With very little hope remaining for Nathan’s survival, Naomi brought him home so he could be with his sisters, 11-year-old Nevaeh and 9-year-old Yvone, and 3-year-old brother Adrian, and other family.
“He spent too much time in the hospital during his treatments and stuff, so it just wasn’t fair to make him stay there any longer,” Naomi said. “It was better for him to be here with us.”
Martinez, whom Naomi and her mother said is considered family now and more than just a teacher, was with Nathan about an hour before he died.
“It was devastating,” she said of watching his decline. “Absolutely devastating. I loved that little boy.”

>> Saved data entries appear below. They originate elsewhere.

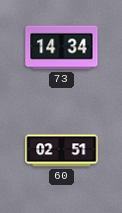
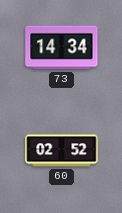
60: 02:51 -> 02:52
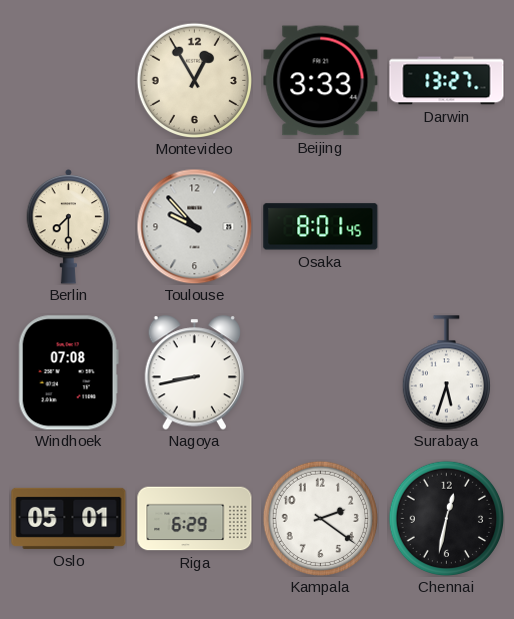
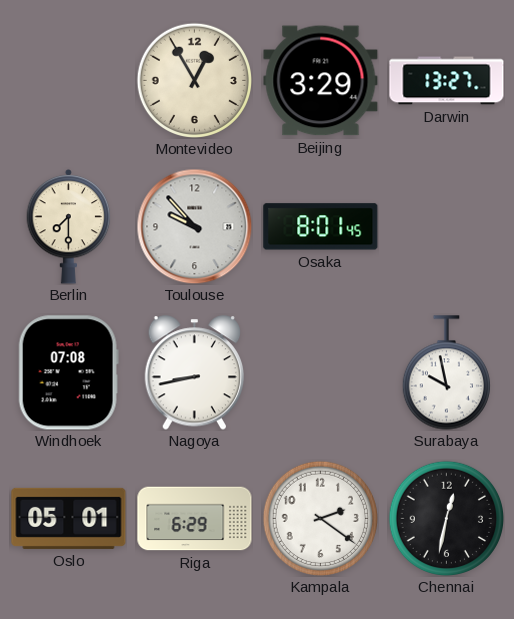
Beijing: 3:33 -> 3:29
Surabaya: 5:33 -> 9:58
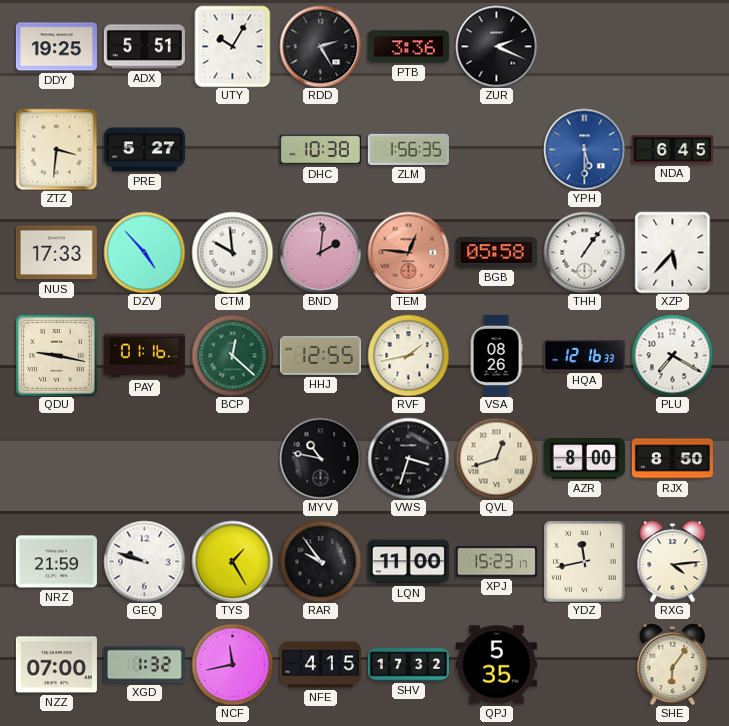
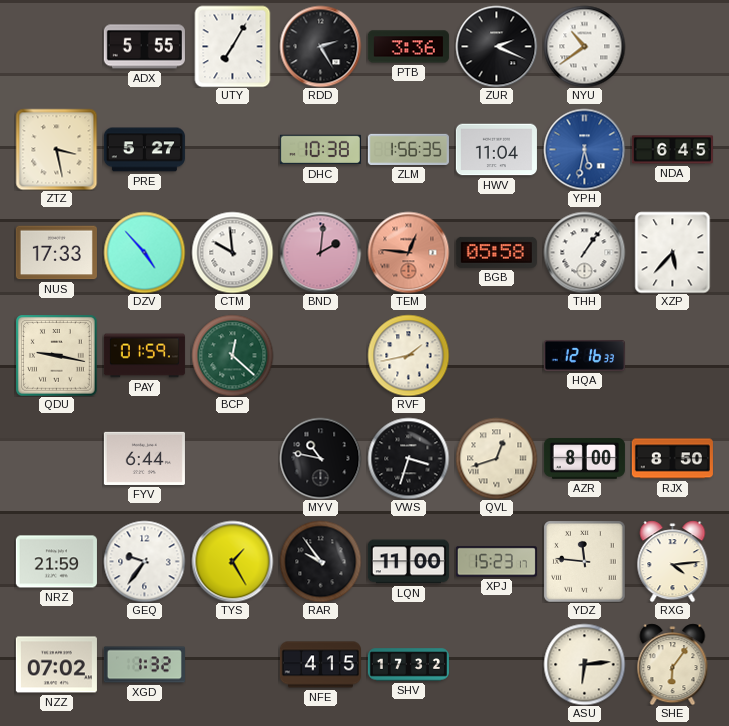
DDY: 19:25 -> none
ADX: 5:51 -> 5:55
UTY: 10:05 -> 7:05
NYU: none -> 10:39
ZTZ: 3:31 -> 3:28
HWV: none -> 11:04
YPH: 5:30 -> 5:32
PAY: 01:16 -> 01:59
HHJ: 12:55 -> none
VSA: 08:26 -> none
PLU: 7:20 -> none
FYV: none -> 6:44
GEQ: 9:48 -> 9:36
YDZ: 11:43 -> 11:46
NZZ: 07:00 -> 07:02
NCF: 11:43 -> none
QPJ: 5:35 -> none
ASU: none -> 6:14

As tough as this all has been, Naomi said she is at least comforted by the realization that Nathan’s anguish has ended.
“I don’t want to sound bad, but it is kind of a weight off my shoulders because I don’t have to worry about him suffering or worry about him coming home and then having to go back (to the hospital) and be in pain and go through everything again and be miserable, or having to grow up constantly on medications and in and out of the hospital,” she said.
“It’s nice to know that he can now be at peace and he can now be happy and he can run around and play up in heaven.”